Copy out each line below containing "Databank".

Segment Start: Input data

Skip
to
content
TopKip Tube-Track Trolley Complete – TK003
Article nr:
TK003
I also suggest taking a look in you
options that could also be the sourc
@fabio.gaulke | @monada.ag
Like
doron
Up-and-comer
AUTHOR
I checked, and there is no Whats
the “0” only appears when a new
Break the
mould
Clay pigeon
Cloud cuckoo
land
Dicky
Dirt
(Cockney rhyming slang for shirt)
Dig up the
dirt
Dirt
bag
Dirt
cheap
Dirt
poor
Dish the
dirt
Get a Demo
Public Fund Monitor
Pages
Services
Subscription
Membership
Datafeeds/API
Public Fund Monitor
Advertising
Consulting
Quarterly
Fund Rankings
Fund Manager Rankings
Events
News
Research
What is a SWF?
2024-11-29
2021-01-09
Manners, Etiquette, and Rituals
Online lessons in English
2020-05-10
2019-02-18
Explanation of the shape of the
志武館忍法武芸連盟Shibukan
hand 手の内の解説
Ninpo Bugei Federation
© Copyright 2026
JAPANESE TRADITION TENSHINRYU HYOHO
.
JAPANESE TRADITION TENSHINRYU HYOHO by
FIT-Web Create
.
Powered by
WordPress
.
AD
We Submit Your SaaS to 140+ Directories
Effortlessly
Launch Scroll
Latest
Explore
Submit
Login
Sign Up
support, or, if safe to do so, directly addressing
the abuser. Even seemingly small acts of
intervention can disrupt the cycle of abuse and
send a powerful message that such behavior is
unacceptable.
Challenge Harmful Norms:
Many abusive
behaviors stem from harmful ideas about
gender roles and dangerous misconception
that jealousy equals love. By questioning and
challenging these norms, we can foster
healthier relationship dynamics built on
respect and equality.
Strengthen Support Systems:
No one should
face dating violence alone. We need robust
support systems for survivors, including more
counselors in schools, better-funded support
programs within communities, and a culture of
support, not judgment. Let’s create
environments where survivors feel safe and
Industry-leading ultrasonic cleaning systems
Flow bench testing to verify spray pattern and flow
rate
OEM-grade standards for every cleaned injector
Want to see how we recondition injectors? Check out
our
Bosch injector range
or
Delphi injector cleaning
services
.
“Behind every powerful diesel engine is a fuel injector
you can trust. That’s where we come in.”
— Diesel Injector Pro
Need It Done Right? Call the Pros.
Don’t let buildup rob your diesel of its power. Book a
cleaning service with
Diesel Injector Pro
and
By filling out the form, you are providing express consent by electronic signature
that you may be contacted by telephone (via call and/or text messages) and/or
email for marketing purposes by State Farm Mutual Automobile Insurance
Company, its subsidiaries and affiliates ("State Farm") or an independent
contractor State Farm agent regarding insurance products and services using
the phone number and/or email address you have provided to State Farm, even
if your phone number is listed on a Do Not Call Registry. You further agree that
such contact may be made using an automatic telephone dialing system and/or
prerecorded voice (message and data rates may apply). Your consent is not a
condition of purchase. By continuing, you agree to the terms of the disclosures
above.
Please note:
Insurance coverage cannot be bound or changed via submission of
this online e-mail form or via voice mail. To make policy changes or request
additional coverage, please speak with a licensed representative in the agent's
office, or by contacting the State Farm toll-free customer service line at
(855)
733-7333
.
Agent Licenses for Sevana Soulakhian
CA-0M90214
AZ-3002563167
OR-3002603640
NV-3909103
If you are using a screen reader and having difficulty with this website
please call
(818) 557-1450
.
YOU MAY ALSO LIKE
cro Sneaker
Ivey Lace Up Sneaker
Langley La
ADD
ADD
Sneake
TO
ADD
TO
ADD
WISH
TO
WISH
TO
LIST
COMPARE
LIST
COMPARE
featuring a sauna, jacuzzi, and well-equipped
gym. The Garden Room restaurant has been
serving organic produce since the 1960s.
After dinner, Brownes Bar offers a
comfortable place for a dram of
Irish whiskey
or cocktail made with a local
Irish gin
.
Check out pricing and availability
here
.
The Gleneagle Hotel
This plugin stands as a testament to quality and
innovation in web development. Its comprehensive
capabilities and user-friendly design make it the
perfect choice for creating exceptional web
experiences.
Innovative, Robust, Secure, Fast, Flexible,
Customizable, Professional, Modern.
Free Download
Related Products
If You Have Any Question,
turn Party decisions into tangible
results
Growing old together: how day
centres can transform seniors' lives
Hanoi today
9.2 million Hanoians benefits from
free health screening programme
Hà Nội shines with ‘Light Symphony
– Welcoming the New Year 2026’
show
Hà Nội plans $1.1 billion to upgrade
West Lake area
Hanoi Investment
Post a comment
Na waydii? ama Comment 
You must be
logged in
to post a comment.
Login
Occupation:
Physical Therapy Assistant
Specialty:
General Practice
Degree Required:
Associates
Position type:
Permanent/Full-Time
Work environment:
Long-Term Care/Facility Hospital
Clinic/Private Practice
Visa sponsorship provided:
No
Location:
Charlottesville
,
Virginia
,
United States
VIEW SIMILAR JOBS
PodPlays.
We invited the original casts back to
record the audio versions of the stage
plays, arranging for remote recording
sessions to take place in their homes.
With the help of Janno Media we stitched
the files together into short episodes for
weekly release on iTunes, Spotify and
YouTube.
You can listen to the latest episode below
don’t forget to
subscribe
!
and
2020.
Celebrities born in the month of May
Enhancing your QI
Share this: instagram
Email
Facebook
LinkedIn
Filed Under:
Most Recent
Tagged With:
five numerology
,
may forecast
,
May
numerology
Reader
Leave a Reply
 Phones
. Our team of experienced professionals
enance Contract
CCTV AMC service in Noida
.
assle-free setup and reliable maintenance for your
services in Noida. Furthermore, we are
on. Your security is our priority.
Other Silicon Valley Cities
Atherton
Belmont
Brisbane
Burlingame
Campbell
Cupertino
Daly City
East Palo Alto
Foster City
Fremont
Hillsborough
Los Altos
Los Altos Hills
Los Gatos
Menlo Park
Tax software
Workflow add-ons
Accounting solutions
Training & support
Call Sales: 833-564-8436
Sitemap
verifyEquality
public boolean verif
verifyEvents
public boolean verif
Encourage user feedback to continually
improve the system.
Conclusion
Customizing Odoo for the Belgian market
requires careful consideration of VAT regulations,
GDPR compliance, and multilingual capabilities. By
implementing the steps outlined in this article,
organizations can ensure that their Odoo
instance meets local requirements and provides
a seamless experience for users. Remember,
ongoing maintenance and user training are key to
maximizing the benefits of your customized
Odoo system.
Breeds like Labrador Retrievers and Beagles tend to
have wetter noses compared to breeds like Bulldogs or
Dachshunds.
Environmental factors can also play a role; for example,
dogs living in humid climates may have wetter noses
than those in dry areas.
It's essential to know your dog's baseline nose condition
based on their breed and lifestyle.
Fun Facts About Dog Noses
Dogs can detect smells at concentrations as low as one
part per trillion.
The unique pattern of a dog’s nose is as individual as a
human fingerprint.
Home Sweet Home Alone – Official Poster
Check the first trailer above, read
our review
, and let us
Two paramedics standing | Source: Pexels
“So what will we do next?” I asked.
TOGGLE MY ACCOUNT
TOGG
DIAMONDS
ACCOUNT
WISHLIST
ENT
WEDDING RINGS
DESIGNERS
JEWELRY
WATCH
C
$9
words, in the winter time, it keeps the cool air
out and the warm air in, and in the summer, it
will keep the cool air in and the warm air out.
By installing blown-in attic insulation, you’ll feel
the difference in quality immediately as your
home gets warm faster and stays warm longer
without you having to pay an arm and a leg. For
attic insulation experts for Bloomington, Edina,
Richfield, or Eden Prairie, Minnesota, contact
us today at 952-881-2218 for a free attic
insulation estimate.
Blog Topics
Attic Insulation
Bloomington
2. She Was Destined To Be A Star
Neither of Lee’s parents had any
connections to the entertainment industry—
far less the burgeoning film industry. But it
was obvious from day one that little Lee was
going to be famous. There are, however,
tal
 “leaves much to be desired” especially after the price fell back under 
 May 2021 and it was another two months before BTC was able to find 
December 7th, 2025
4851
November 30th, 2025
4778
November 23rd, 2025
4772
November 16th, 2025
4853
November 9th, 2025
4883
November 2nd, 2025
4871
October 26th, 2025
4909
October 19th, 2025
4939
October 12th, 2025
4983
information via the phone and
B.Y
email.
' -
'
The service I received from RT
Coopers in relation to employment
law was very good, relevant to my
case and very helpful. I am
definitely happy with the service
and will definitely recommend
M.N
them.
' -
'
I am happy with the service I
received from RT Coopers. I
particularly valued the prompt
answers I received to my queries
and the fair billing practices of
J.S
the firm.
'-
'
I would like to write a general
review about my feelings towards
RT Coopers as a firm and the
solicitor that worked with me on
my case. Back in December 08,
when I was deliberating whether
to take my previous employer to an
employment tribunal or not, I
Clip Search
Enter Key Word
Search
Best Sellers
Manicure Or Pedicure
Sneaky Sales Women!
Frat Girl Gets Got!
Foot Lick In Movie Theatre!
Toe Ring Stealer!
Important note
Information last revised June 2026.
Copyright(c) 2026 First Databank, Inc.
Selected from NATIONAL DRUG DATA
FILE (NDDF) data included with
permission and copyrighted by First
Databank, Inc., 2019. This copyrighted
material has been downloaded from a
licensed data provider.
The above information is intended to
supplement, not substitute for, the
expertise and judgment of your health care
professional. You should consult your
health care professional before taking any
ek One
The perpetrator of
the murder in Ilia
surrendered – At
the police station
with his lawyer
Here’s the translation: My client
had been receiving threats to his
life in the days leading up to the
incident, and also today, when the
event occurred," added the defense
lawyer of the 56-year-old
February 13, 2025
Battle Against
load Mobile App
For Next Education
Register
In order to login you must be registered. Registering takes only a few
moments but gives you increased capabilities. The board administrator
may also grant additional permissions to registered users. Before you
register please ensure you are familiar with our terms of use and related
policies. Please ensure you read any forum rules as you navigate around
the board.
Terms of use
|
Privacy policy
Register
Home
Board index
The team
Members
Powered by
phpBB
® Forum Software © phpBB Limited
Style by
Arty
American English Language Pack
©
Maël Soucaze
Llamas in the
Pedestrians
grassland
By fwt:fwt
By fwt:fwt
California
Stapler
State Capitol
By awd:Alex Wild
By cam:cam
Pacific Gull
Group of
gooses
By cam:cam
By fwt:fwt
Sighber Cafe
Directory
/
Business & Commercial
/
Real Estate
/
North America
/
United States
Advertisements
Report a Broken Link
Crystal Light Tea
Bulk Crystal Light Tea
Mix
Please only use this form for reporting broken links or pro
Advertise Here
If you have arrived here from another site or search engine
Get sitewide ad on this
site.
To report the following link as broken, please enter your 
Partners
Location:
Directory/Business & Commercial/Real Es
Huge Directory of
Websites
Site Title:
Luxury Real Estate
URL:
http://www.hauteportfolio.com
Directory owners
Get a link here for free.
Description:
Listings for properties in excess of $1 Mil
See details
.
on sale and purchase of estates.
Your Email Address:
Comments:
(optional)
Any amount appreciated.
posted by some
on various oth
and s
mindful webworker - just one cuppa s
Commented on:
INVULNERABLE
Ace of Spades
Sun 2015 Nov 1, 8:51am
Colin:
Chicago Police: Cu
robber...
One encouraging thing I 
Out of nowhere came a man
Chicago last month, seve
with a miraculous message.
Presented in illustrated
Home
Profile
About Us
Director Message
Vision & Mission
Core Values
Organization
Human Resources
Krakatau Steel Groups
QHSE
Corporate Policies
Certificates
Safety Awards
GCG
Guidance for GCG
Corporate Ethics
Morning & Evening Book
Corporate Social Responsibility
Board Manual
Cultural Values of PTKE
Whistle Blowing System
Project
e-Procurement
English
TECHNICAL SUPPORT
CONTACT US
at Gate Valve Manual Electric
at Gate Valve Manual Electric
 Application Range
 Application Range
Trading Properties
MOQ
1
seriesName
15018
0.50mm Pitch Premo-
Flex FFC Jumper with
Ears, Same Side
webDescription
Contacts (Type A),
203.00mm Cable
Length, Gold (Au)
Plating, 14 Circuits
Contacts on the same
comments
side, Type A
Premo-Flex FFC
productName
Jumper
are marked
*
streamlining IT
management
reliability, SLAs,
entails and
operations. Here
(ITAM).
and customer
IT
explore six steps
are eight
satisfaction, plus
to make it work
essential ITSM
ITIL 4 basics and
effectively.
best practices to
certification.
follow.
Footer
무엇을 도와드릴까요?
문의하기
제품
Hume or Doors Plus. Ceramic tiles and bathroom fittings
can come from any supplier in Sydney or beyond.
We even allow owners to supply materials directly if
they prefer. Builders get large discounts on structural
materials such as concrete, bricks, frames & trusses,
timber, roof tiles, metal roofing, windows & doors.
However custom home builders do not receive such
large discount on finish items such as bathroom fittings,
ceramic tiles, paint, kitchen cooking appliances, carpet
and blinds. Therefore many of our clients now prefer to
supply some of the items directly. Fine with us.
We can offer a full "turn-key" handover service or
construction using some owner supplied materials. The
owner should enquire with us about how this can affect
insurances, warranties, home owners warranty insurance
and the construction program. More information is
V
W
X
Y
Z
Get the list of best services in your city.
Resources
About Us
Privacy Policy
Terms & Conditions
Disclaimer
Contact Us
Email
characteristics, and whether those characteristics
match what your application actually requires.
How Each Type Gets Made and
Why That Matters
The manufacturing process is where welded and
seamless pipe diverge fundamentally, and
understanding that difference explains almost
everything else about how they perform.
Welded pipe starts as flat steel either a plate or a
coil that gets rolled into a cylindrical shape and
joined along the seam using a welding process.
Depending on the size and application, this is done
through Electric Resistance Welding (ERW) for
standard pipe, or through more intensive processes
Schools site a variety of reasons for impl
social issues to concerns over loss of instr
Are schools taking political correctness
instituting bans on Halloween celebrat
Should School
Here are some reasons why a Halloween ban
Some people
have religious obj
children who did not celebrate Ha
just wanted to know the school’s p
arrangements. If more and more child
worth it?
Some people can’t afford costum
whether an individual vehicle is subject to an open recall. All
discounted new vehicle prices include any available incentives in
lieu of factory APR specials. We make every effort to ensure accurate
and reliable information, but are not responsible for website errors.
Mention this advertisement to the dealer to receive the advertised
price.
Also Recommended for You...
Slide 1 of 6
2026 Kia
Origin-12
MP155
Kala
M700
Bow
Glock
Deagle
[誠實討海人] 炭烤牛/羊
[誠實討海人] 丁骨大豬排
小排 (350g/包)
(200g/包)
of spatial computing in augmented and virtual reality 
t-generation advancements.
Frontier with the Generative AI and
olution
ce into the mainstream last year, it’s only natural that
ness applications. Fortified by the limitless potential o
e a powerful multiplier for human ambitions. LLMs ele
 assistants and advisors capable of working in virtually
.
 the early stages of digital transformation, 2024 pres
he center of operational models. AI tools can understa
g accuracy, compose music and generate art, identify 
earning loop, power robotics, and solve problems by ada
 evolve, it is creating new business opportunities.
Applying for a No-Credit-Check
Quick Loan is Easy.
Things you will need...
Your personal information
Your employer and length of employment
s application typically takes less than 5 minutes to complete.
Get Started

Segment End: Input data

* [Reply to the task]
Copyright(c) 2026 First Databank, Inc.
Databank, Inc., 2019. This copyrighted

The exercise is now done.